Frequently asked questions
How much should I tip at a restaurant in the US?
For full-service, sit-down dining, 15–20% of the bill is the long-standing norm, with 18–20% now the common default in most cities and 25% signaling exceptional service. Servers in many states are paid a reduced "tipped minimum wage" on the assumption that tips make up the difference, which is why tipping at sit-down restaurants is treated as effectively mandatory rather than a bonus. Tipping below 15% generally communicates a service problem.
What are the norms for other service types?
Common US conventions: food delivery 10–15% with a practical floor of a few dollars; bartenders $1–2 per drink or 15–20% on a tab; counter service and coffee shops optional, often a dollar or spare change; rideshare and taxis 10–20%; hair, nails, and spa services 15–20%; hotel housekeeping a few dollars per night left daily; valets and bellhops a couple of dollars per car or bag. These are customs, not rules — they shift with city and context.
Should I tip on the pre-tax or post-tax amount?
Etiquette guides traditionally say pre-tax — the tax is not a service. In practice many people tip on the final total because it is the number in front of them. The difference is modest: on a $60 subtotal with 8% sales tax, 20% pre-tax is $12.00 while 20% post-tax is $12.96. This calculator uses whatever amount you enter, so type the subtotal for a pre-tax tip or the total for post-tax.
How does the round-up option change the tip?
It rounds each person's share up to the next whole dollar, then recomputes the total and tip from there. On a $64.50 bill at 20% split three ways, exact shares are $25.80; rounding up makes them $26.00, lifting the total to $78.00 and the tip to $13.50 — an effective 20.9% instead of 20%. Round-up only ever increases the tip (it never rounds down), and the effective percentage is displayed so nothing is hidden.
What if a service charge or 'gratuity included' line is already on the bill?
Check the bill before adding anything. Many restaurants add an automatic gratuity (often 18–20%) for large parties, and some venues add a "service charge" that may or may not go to staff. If gratuity is included, an extra tip is optional — people commonly add a little only for standout service. If it is a service charge with unclear distribution, it is fair to ask whether it goes to your server before deciding to tip on top.
Is a tip calculated before or after a discount or coupon?

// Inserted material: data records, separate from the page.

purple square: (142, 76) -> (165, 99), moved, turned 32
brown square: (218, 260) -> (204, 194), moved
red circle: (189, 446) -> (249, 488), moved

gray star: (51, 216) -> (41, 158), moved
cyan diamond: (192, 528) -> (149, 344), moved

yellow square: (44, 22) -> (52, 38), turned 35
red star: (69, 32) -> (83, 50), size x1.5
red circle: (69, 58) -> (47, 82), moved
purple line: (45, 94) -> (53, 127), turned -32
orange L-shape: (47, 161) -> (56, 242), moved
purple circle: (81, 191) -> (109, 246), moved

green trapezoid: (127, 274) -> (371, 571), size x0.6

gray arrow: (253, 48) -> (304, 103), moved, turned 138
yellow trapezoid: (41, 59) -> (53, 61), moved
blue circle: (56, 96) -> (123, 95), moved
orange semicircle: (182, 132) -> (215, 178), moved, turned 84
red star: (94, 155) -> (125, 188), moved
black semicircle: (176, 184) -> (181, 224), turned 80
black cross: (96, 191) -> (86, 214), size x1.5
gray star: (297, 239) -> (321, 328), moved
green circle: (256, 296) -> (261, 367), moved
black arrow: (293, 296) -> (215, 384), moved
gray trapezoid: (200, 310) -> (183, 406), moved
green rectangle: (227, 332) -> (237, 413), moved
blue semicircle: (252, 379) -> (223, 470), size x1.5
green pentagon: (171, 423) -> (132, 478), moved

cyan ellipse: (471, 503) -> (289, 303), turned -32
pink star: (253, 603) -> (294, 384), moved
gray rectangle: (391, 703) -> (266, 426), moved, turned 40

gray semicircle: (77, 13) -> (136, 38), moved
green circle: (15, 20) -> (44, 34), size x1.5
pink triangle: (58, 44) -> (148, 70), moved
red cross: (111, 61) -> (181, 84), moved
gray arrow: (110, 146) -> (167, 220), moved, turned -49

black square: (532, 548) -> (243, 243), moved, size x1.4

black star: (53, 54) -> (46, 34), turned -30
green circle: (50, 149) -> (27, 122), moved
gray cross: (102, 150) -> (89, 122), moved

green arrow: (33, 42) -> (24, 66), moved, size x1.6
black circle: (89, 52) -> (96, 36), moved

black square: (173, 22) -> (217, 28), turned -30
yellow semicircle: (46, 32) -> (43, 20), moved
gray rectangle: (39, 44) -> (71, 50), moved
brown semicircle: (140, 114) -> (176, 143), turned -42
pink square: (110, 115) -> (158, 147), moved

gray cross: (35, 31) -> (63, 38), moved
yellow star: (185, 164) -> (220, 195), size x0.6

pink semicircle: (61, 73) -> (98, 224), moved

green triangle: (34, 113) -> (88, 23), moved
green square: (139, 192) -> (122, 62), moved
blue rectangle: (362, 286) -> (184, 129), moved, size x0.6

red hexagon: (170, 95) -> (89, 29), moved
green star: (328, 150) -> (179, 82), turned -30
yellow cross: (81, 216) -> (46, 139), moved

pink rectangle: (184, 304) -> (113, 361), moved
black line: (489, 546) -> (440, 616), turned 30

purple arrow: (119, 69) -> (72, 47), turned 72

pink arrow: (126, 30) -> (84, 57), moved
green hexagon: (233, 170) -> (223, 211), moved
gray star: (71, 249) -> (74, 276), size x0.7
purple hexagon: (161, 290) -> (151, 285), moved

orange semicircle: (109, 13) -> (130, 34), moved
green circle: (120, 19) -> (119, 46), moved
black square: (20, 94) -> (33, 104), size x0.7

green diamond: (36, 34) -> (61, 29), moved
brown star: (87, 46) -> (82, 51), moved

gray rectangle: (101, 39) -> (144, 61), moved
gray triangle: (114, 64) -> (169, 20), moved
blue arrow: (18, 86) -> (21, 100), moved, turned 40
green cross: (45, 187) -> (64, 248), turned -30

Convention says tip on the pre-discount amount — the server did the same work whether or not you had a coupon. If a $80 meal is discounted to $50 with a voucher, a 20% tip on the original is $16, versus $10 on the discounted figure. Enter the original amount in the calculator for this case. The same logic applies to comped items and happy-hour pricing when the service was for the full order.